Contenders for the Throne
Of course, it couldn’t be completely simple. There are forces and foes that will oppose you. Some are relatively simple. Mortals can oppose you, but there’s not a lot they can do individually. One system that is around is called Fray, which allows a Godbound to simply deal damage to unimportant foes. This allows them to simply clear out various issues.
Of course, real foes do exist. Spirits, summoned entities, mobs of lesser foes, and Eldritch spellcasters offer a significant challenge in their own way. There are also angels, parasite gods, and even remaining Made Gods that could potentially destroy lower ranking pantheons. These foes are potentially in the way due to the character’s goals, relationships, or even simply because they are both contenders for power.
These aren’t the only issue one can face, of course. Each country has potential problems and issues. These range from the Bright Republic’s power systems slowly failing to the necromantic pirate nation…being run by necromantic pirates…I really feel like I shouldn’t have to explain that one. Still, each nation has issues.

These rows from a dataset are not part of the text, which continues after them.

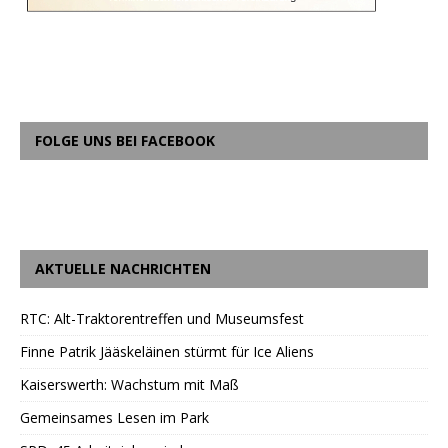
FOLGE UNS BEI FACEBOOK
AKTUELLE NACHRICHTEN
RTC: Alt-Traktorentreffen und Museumsfest
Finne Patrik Jääskeläinen stürmt für Ice Aliens
Kaiserswerth: Wachstum mit Maß
Gemeinsames Lesen im Park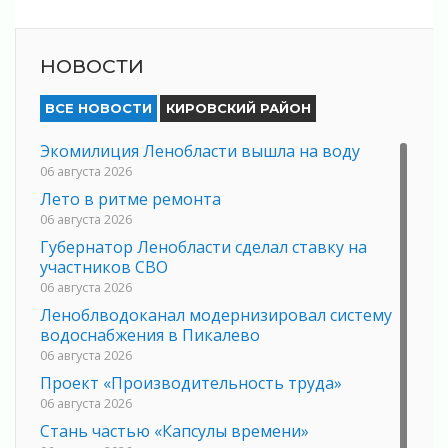
НОВОСТИ
ВСЕ НОВОСТИ
КИРОВСКИЙ РАЙОН
Экомилиция Ленобласти вышла на воду
06 августа 2026
Лето в ритме ремонта
06 августа 2026
Губернатор Ленобласти сделал ставку на
участников СВО
06 августа 2026
Леноблводоканал модернизировал систему
водоснабжения в Пикалево
06 августа 2026
Проект «Производительность труда»
06 августа 2026
Стань частью «Капсулы времени»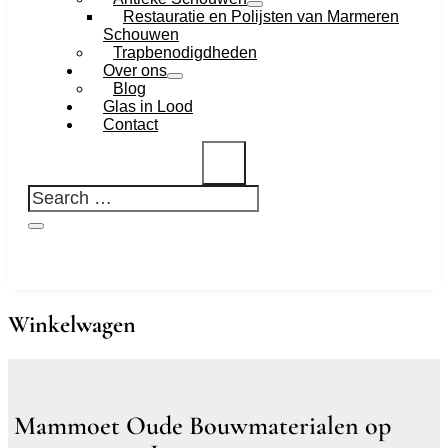
Restauratie en Polijsten van Marmeren
Schouwen
Trapbenodigdheden
Over ons
Blog
Glas in Lood
Contact
Winkelwagen
Mammoet Oude Bouwmaterialen op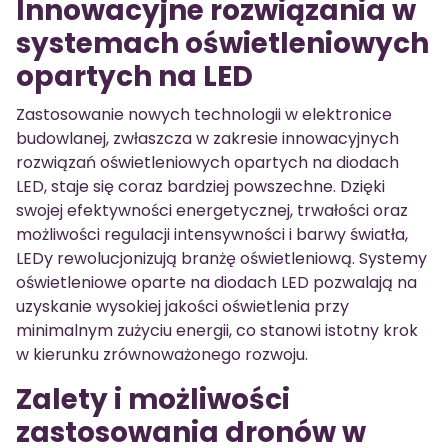
Innowacyjne rozwiązania w
systemach oświetleniowych
opartych na LED
Zastosowanie nowych technologii w elektronice
budowlanej, zwłaszcza w zakresie innowacyjnych
rozwiązań oświetleniowych opartych na diodach
LED, staje się coraz bardziej powszechne. Dzięki
swojej efektywności energetycznej, trwałości oraz
możliwości regulacji intensywności i barwy światła,
LEDy rewolucjonizują branżę oświetleniową. Systemy
oświetleniowe oparte na diodach LED pozwalają na
uzyskanie wysokiej jakości oświetlenia przy
minimalnym zużyciu energii, co stanowi istotny krok
w kierunku zrównoważonego rozwoju.
Zalety i możliwości
zastosowania dronów w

Add this to mystic curses, the primordial darkness making life difficult now and again, and the world generally being complicated…and you have a world that could use some problem solvers.
Honestly, this is probably the most open-ended segment. There are certainly antagonists galore, and many of them will reveal themselves as you strive for power. I’d say the world is…ever so slightly better than Exalted and Gods of the Fall, if only because the world isn’t in constant danger or just a terrible place to live forever. Like the two games, the game is about making the world better…if you can.
Be Ye God or Goddess
Final thoughts on this one are going to be brief. Overall, I see the game having a lot of potential. When I compare it to other games of incredibly powerful individuals, it doesn’t have quite the depth of Exalted, nor the grand scheme of Gods of the Fall. What it does have is options, and lots of them. It’s probably the first game I’ve seen where building a god of _______ is a viable concept that is both nuanced and mechanically important. Further, the different optional mechanics, simple but easily customized design, and plethora of methods of accomplishing goals make this a worthy game in its own right. I’d say give it a look, particularly if you’re looking for something properly mythic.